In Nicole Traore’s kindergarten classroom, a student is pointing to a word on a board. After thinking for a moment, her face brightens and she says it aloud: “Thrilled.”
“Whoa, Maya, big kid word,” Traore says, placing two fingers to her own forehead. “Kiss your brain!” The student repeats the gesture, smiling broadly. For the next 15 minutes, the same process of discovery unfolds, as the J.W. Catharine Elementary School kindergarteners proudly demonstrate their ability to read and understand complex words.
Traore’s rapport with her students seems effortless. But in reality, it’s the product of years of professional development, reflection, and deliberate instruction with the help of CLI’s training and coaching at this Philadelphia school, where more than 98 percent of students are minorities and nearly nine in 10 are considered economically disadvantaged.
We often hear people say that great teachers come to the classroom with an innate ability to teach children. The truth is that even the best teachers must continually learn, reflect, and change their instruction to have the greatest impact on how well their students learn.

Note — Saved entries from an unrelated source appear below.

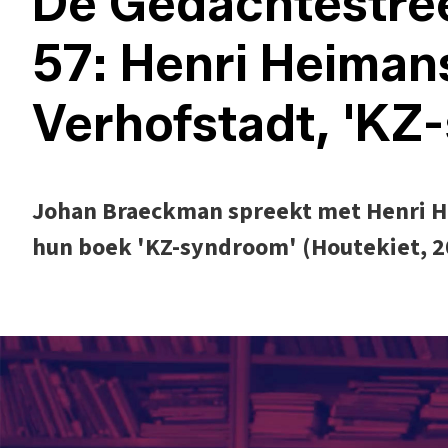
De Gedachtestree
57: Henri Heiman
Verhofstadt, 'KZ
Johan Braeckman spreekt met Henri H
hun boek 'KZ-syndroom' (Houtekiet, 2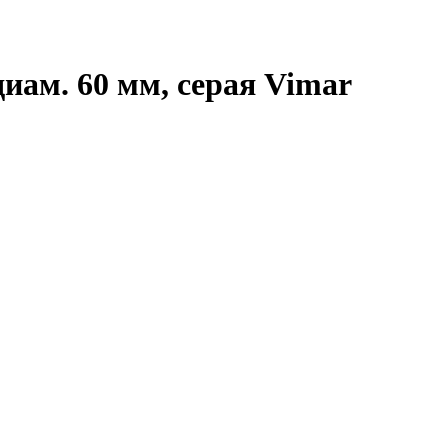
иам. 60 мм, серая Vimar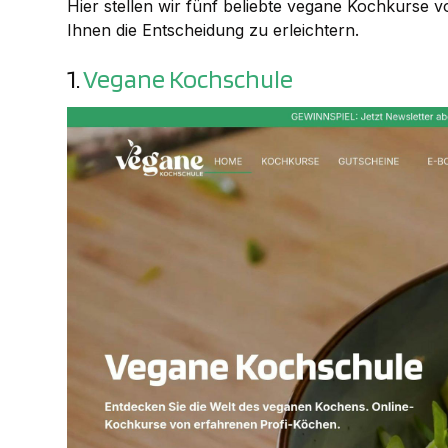
Hier stellen wir fünf beliebte vegane Kochkurse 
Ihnen die Entscheidung zu erleichtern.
1.
Vegane Kochschule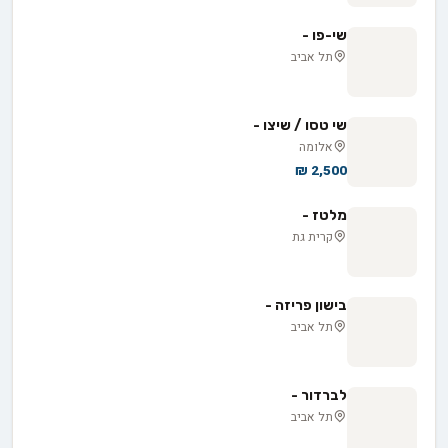
שי-פו -
תל אביב
שי טסו / שיצו -
אלומה
2,500 ₪
מלטז -
קרית גת
בישון פריזה -
תל אביב
לברדור -
תל אביב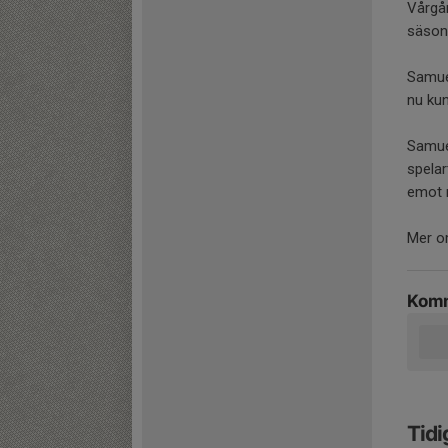
Vårgår
säson
Samuel
nu ku
Samuel
spelar
emot n
Mer om
Komm
Tidi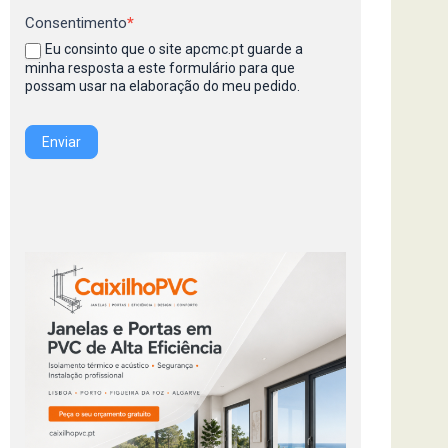
Consentimento
*
Eu consinto que o site apcmc.pt guarde a
minha resposta a este formulário para que
possam usar na elaboração do meu pedido.
Enviar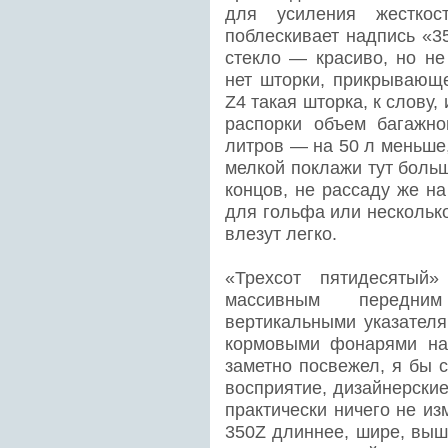
для усиления жесткос
поблескивает надпись «3
стекло — красиво, но не
нет шторки, прикрывающе
Z4 такая шторка, к слову,
распорки объем багажно
литров — на 50 л меньше
мелкой поклажи тут больш
концов, не рассаду же на
для гольфа или несколько
влезут легко.
«Трехсот пятидесятый
массивным передн
вертикальными указател
кормовыми фонарями на
заметно посвежел, я бы 
восприятие, дизайнерски
практически ничего не из
350Z длиннее, шире, выш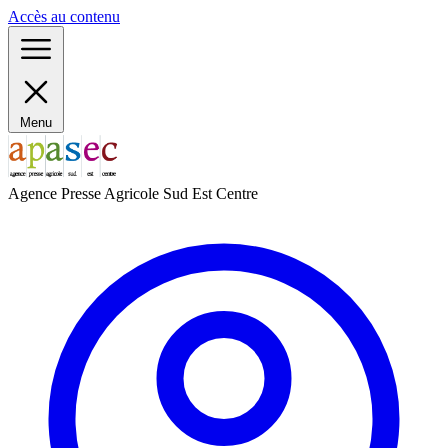
Panneau de gestion des cookies
Accès au contenu
Menu
Agence Presse Agricole Sud Est Centre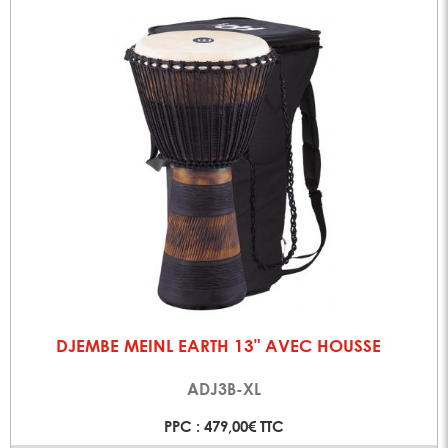
DJEMBE MEINL EARTH 13" AVEC HOUSSE
ADJ3B-XL
PPC : 479,00€ TTC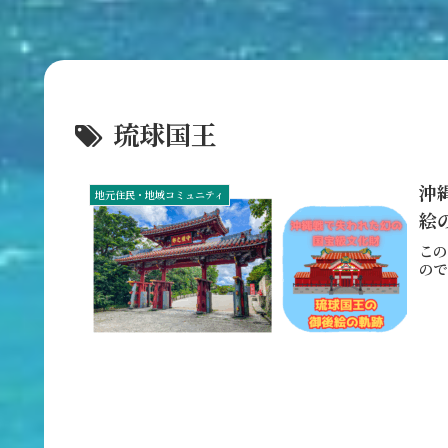
琉球国王
沖
地元住民・地域コミュニティ
絵
この
ので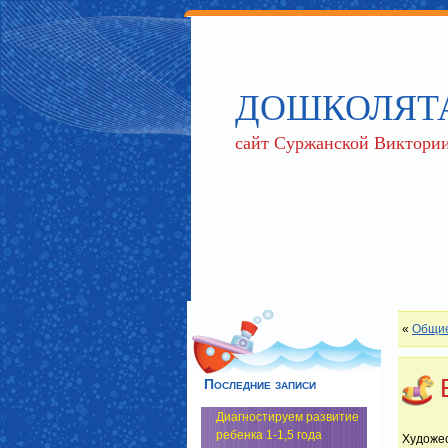
ГЛАВНАЯ
ОБО МНЕ
ПА
ДОШКОЛЯТ
сайт Суржанской Виктории
«
Общие
Последние записи
Диагностируем развитие
ребенка 1-1,5 года
Художес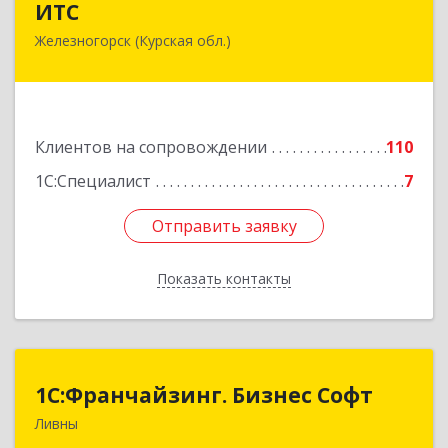
ИТС
Железногорск (Курская обл.)
307178, Курская обл, Железногорск г,
Димитрова ул, дом № 3, корпус 5, оф.5
Подробнее
Клиентов на сопровождении
110
1С:Специалист
7
Отправить заявку
Отправить заявку
Показать контакты
Назад
1C:Франчайзинг. Бизнес Софт
1C:Франчайзинг. Бизнес Софт
Ливны
303851, Орловская обл, Ливны г, Гайдара ул,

Take Traore, whose classroom is one we often bring visitors to in order to show them what students are capable of doing. She’s the first to admit that she was “a mess” when she first started teaching a decade ago, and she isn’t alone — study after study shows that new teachers leave ed schools and other training programs without having learned specific strategies to help young children read, much less master the basics of classroom management and engaging students.
Traore credits her CLI training as the key to her professional growth, and she continues to refine her practice to this day. Along with her CLI coaching and training, she has obtained her Reading Specialist certificate and a second master’s degree. In addition, she is currently working on achieving National Board Certification.
Her experience is exactly why CLI’s model focuses on working with existing teachers in the school setting to improve their practice. In a world where parents and teachers often find themselves “waiting for Superman,” as a recent movie put it, the reality is that those classroom superheroes are often already there, waiting for the support they need to become stronger teachers.